Capitolo 2.
Io e il nonno percorrevamo
con attenzione un tratto di strada sterrato che ci permetteva di arrivare vicino
ai binari, e il treno era immediatamente il primo ostacolo da superare.
La ferrovia passava da lì
senza grandi protezioni per chi volesse attraversarla. C’erano paletti in
cemento bianco sgretolati che non riuscivano più a sbarrare il cammino perché
ridotti a scheletri di solo ferro arrugginito attraverso i quali, io bambina,
passavo facilmente.
“ Stai attenta a non farti
male e soprattutto scivola attraverso, spostando le spalle, in modo da trovarti
di profilo. Dopo, puoi sgattaiolare veloce” mi diceva il nonno.
Lui era magro e sapeva
bene qual era il punto preciso che gli permetteva di passare inosservato e io
gli andavo dietro senza avere dubbi o timori.
Ci trovavamo subito davanti
ai binari.
E qui per me, ogni volta
era un tuffo al cuore perché la paura che il treno arrivasse all’improvviso era
forte.

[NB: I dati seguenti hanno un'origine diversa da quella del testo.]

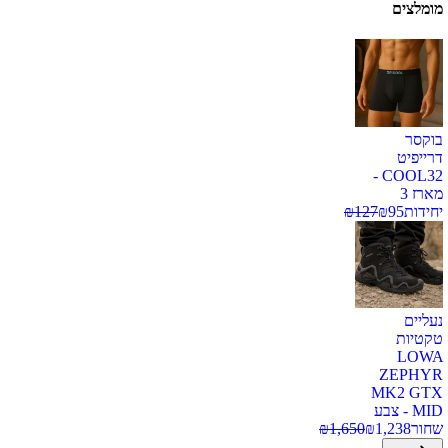
מומלצים
בוקסר
דרייפיט
COOL32 -
מארז 3
יחידות
95
₪
127
₪
נעליים
טקטיות
LOWA
ZEPHYR
MK2 GTX
MID - צבע
שחור
1,238
₪
1,650
₪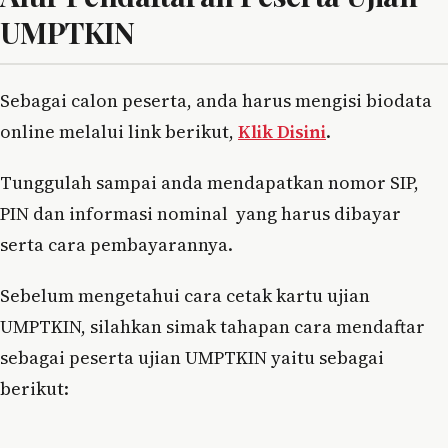
UMPTKIN
Sebagai calon peserta, anda harus mengisi biodata
online melalui link berikut,
Klik Disini
.
Tunggulah sampai anda mendapatkan nomor SIP,
PIN dan informasi nominal yang harus dibayar
serta cara pembayarannya.
Sebelum mengetahui cara cetak kartu ujian
UMPTKIN, silahkan simak tahapan cara mendaftar
sebagai peserta ujian UMPTKIN yaitu sebagai
berikut:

In realtà in quel punto i binari correvano dritti e si vedeva e si
sentiva con molto anticipo se stava arrivando una locomotiva, sia che stesse
partendo dalla piccola stazione vicina per andare verso il porto, sia che
invece stesse arrivando da qualche città.
E un treno che passava di
solito c’era.
Io e il nonno rimanevamo
prudentemente vicini e il più lontano possibile dai binari e quando sentivo lo
sferragliare della macchina con le carrozze dietro, avevo un brivido.
Il mio corpo, tutto,
vibrava di piacere quando l’aria si muoveva veloce, spostata dalla mole del
treno: gli occhi chiusi, i muscoli in tensione, la bocca semiaperta, un rapido
urletto e poi finalmente la consapevolezza che era passato e non c’era più
pericolo.
I treni hanno un odore
particolare dovuto ai materiali ferrosi che sono usati, ai freni che si
surriscaldano, ai passeggeri che li invadono e questo odore nel tempo non è
cambiato. Ancora oggi, quando entro in una stazione, percepisco con tutta me
stessa le medesime emozioni che provavo in quei momenti e l’odore, sempre quello
negli anni, mi fa battere il cuore.
Ma la mia avventura doveva
proseguire, ed io ben consapevole che ogni giorno il nonno avrebbe inventato
qualcosa di nuovo per farmi felice, gli davo la mano e scavalcavo i binari per
proseguire la strada che mi avrebbe portato al mare.
Il mio nonno era un
personaggio particolare.
Si chiamava Carlo ed era
un nonno acquisito, dato che era il secondo marito della nonna ma, né lui né io,
abbiamo mai sentito la differenza. Mi voleva molto bene e dedicava tutto il suo
tempo a rendermi felice e curiosa.
Scattante, sempre
indaffarato, quando ancora lavorava ed io trascorrevo le mie vacanze estive a casa dei nonni, ricordo ancora che la mattina molto presto si preparava, indossava una tuta
blu scura e, con un pentolino nel quale portava il suo pranzo, si avviava verso
l’altoforno.
Era un lavoro duro e non
schivo da pericoli il suo.
L’ingresso della grande
acciaieria non distava molto dalla casa nella quale i nonni abitavano e in
certe ore della giornata sciami di uomini camminavano chiacchierando, tutti
uguali per strada, avviandosi ciondolando, per l’inizio del turno.
A me bambina, che li osservavo
dalla finestra, quest’onda blu che passava per strada mi sembrava un fiume,
tranquillo, che defluiva anziché verso il mare, all’interno del paese. Non mi
rendevo conto del sacrificio e a volte delle sofferenze che si nascondevano
negli animi di quegli uomini, ma ero ancora piccola per pormi domande così; a
me sembrava solo un curioso corteo quello che giornalmente scivolava sotto la
finestra.
Quando arrivò il momento
della pensione del nonno per me fu una vera gioia: sapevo che avrebbe
potuto dedicarmi molto più tempo e questo mi incuriosiva facendomi fantasticare
su tutto ciò che avremmo potuto fare insieme da quel momento in poi.